It is noted that due to the y bus current i y The direction is determined each time energy is transferred, so that u in a complete power transfer cycle L Energy transferVoltage during measuring u ab Only by the x and y bus or the y and z bus. The detailed operation of the SWISS rectifier with y bus current positive under the modulation method of the present invention is shown in fig. 4 (a) -4 (f).
The following takes three-phase voltage phase θ∈ [ pi/6, pi/3 ] and forward magnetization of the transformer (as shown in fig. 4 (a) - (c)) as an example, and analyzes the working process of the SWISS rectifier under the modulation method of the present invention:
(c1)u H energy transfer: as shown in fig. 4 (a), the power transfer time of this mode is the first modulation time t H The average current i flowing into the bus bar in this mode can be obtained H The method comprises the following steps:
(c2)u L energy transfer: as shown in fig. 4 (b), the power transfer time of this mode is the second modulation time t L The average current i flowing into the bus bar in this mode can be obtained L The method comprises the following steps:
(c3) And (3) a follow current stage: as shown in FIG. 4 (c), the power transfer time in this mode is t D The average current i of the leakage inductance of the transformer in the mode can be obtained D The method comprises the following steps:
for example, negative magnetization of the transformer (see fig. 4 (d) - (f)), the SWISS rectifier operation process under the modulation method of the present invention was analyzed:
(c4)u H energy transfer: as shown in fig. 4 (d), the power transfer time of this mode is the first modulation time t H The average current i flowing into the bus bar in this mode can be obtained H The method comprises the following steps:
(c5)u L energy transfer: as shown in fig. 4 (e), the power transfer time of this mode is the second modulation time t L The average current i flowing into the bus bar in this mode can be obtained L The method comprises the following steps:
(c6) And (3) a follow current stage: as shown in FIG. 4 (f), the power transfer time in this mode is t D The average current i of the leakage inductance of the transformer in the mode can be obtained D The method comprises the following steps:
the modulation method of the invention takes three-phase input current as a modulation target to control bus current, and theta is [ pi/6, pi/3 ]]At the time, current i L Flow into phase b, i through the y bus H Flowing into phase a through the x bus, i.e. modulating current i with reference to the ideal current of phase b L Modulating current i with reference to a-phase ideal current H . The ideal modulation target can be expressed as:
in the switching period T s Leakage inductance value L of transformer r Under certain conditions, the formulas (4) - (6) are combined, so that u in one control period can be obtained through calculation H And u is equal to L The modulation time of (2) is:
and the same applies to other intervals. Therefore, the modulation method only needs to obtain the three-phase input voltage peak value U m And phase theta, therebyBy calculation to obtain u in one control period H 、u L 、i H * And i L * Then combine with the known switching period T s With the leakage inductance value L of the transformer r The modulation time t in the control period can be obtained H And t L 。
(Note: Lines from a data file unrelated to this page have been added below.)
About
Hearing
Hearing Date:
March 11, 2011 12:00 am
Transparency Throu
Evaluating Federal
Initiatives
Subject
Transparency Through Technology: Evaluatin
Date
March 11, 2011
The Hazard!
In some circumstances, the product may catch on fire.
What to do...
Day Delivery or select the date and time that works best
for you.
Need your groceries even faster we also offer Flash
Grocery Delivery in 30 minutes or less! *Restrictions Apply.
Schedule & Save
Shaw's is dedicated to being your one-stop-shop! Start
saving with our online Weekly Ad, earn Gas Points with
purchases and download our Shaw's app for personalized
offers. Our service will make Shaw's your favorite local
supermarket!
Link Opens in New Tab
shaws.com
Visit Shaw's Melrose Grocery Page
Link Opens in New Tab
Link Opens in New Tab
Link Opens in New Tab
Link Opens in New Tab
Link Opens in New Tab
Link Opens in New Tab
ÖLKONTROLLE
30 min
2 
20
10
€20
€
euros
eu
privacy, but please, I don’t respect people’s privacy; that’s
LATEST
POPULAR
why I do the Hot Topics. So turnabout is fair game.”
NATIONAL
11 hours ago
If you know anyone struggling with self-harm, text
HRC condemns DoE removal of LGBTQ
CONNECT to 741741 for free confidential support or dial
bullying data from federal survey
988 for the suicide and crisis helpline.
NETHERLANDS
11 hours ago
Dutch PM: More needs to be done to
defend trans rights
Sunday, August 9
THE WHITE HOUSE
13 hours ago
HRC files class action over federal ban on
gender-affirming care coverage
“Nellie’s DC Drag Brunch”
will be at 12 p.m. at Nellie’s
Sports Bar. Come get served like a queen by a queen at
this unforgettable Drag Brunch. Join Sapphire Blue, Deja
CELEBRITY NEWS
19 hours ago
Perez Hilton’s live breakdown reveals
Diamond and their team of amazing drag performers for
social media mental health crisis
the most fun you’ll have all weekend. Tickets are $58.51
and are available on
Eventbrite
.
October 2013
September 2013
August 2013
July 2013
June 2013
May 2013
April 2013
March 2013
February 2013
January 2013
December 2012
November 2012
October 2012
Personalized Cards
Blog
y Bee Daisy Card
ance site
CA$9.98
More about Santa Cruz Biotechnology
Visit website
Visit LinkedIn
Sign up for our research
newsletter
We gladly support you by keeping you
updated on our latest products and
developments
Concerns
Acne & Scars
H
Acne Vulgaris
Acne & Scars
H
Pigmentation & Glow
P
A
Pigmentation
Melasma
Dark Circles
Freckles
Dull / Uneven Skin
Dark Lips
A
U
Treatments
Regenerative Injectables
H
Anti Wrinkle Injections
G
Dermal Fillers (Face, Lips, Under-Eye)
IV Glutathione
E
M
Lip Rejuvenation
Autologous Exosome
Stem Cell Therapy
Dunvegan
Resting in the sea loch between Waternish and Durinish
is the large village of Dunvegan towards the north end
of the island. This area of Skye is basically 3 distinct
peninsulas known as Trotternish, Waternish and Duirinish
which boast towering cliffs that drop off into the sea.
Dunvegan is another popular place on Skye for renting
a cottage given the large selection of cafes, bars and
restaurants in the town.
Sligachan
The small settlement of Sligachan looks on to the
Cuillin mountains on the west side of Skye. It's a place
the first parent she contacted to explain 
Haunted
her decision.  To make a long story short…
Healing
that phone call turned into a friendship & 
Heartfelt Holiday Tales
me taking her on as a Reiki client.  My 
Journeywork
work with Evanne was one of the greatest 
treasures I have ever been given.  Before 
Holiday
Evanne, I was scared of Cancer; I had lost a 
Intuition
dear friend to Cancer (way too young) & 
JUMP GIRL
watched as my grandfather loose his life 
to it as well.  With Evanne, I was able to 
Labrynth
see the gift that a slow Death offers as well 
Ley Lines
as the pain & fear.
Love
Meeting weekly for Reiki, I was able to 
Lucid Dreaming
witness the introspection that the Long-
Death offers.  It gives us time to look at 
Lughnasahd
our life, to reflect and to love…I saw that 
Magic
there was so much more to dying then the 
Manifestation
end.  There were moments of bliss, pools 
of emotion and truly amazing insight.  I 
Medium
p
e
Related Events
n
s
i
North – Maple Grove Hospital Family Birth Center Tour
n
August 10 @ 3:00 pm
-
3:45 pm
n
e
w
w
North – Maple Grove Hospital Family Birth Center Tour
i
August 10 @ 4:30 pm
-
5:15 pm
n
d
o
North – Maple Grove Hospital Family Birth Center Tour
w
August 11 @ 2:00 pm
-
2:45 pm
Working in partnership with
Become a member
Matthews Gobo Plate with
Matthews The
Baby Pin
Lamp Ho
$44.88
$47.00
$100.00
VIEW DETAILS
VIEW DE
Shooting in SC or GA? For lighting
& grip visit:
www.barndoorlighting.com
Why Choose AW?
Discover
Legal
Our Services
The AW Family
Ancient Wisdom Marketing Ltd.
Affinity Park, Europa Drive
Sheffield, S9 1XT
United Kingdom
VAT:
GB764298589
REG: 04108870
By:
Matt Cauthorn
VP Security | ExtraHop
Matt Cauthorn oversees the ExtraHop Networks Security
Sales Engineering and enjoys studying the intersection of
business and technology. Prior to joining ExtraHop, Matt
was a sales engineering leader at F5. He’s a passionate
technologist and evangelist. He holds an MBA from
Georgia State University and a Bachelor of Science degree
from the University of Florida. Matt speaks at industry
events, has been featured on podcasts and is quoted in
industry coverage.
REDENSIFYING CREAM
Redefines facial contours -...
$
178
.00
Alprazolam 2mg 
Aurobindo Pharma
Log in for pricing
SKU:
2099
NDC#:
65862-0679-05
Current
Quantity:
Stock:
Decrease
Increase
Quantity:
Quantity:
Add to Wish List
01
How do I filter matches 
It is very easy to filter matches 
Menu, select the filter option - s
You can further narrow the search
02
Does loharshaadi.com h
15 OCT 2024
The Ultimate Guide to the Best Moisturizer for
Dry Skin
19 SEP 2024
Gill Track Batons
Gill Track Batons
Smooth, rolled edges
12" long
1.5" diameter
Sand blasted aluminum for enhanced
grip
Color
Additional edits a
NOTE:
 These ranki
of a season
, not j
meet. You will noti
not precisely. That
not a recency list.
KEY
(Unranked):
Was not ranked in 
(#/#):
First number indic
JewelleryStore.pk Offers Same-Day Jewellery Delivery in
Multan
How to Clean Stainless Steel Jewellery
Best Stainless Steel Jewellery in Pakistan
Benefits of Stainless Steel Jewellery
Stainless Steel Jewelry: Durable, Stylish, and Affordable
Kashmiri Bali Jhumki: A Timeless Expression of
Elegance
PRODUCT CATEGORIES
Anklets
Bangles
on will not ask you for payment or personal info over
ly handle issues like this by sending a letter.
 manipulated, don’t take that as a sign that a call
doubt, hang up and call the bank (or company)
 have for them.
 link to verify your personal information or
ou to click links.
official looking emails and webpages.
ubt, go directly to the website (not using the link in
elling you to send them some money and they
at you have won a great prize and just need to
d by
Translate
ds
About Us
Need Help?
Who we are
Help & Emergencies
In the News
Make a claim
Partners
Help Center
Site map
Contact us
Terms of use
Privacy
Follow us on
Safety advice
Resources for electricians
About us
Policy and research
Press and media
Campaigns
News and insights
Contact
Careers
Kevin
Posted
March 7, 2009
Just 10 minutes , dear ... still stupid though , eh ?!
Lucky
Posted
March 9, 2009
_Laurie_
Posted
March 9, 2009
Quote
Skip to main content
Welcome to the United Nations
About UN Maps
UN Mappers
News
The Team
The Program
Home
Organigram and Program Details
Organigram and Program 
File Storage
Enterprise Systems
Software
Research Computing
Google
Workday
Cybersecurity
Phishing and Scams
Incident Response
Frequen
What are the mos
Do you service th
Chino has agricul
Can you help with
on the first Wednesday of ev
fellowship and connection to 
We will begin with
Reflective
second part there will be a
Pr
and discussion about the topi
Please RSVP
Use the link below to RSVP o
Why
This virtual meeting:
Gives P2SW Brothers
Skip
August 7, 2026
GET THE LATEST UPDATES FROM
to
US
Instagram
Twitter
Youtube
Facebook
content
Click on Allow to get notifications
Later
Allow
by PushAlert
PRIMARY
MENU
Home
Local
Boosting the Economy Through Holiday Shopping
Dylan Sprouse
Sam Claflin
Fig. 5 is a flowchart of the modulation method according to the present invention, which is described in detail below:
1) The control unit consists of a threshold comparator hardware circuit, an FPGA and an MCU, the leakage inductance current obtained by sampling passes through the threshold comparator to obtain a leakage inductance current zero crossing mark Zrieoc, and the zero crossing mark is connected into the FPGA; an up counter per 10ns is arranged in the FPGA and used for controlling a high-frequency switching period, the output value of the counter is Cnt, and when the zero crossing mark Zreeoc is set high, the output value Cnt of the counter can be set to be zero.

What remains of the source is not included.